Il ragionamento sul confronto dei possibili vantaggi biologici innati, non mi trova per niente ďaccordo. Seguendolo fino in fondo non resterebbe altro da fare che prevedere gare non suddivise per genere, quindi uomini, donne, transgender, intersex, ecc ecc tutti a gareggiare insieme. Il risultato sarebbe che la gran parte degli sport li praticherebbero solo i maschi, o almeno solo i maschi avrebbero possibilità di competere ai massimi livelli.
Complimenti.
Ottimo articolo, sono d’accordissimo con praticamente tutto. Partendo dal discorso sulla cerimonia inaugurale, anche per me il problema è più estetico che etico.

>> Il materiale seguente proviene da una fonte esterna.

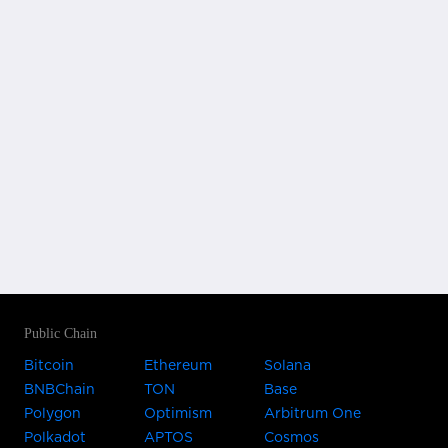
Public Chain
Bitcoin
Ethereum
Solana
BNBChain
TON
Base
Polygon
Optimism
Arbitrum One
Polkadot
APTOS
Cosmos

È un discorso che mi ritrovo a fare spesso con membri della comunità LGBT riguardo i gay pride, il problema è che spesso non viene percepito così e anche se vuoi parlare di estetica, la gente ti affibia l’etichetta di bastonatore di diritti anche quando vorresti solo dire che, forse, si può combattere per giusti diritti individuali senza dover trasformare tutto ogni volta in una pacchiana baracconata.
Il problema, insomma, è il kitsch, non che sia una Ultima Cena blasfema (l’arte lo è sempre stato e sempre lo sarà!). Il problema è che tutto era esteticamente brutto, inutile e tagliato con l’accetta, senza alcuna profondità se non quella del mettere insieme un’accozzaglia di immagini che insieme avrebbero dovuto, nell’idea del direttore artistico, provocare. In realtà più che provocare, oggettivamente nel 2024 chi si sente ancora provocato da un Dioniso grassoccio che canta con dietro le drag queen probabilmente non esce di casa o non guarda un film da vent’anni, a me ha semplicemente fatto venire nostalgia per l’arte bella, per i canoni estetici, per un arte che sia davvero veicolo di un messaggio e non solo strumento estetico di un’ideologia. Forse, tra il brutalismo sovietico (o il razionalismo fascista, così siamo bipartisan) e l’estetica LGBT che ormai ha pervaso molti ambienti dell’arte e della cultura, non c’è tutta questa differenza a livello di utilizzo propagandistico dell’arte.
Nulla da dire sul resto, soprattutto il caso Khelif che è stato qualcosa di davvero grottesco e che ha dimostrato ancora una volta, se ce ne fosse il bisogno, come il giornalismo italiano sia più che alla frutta.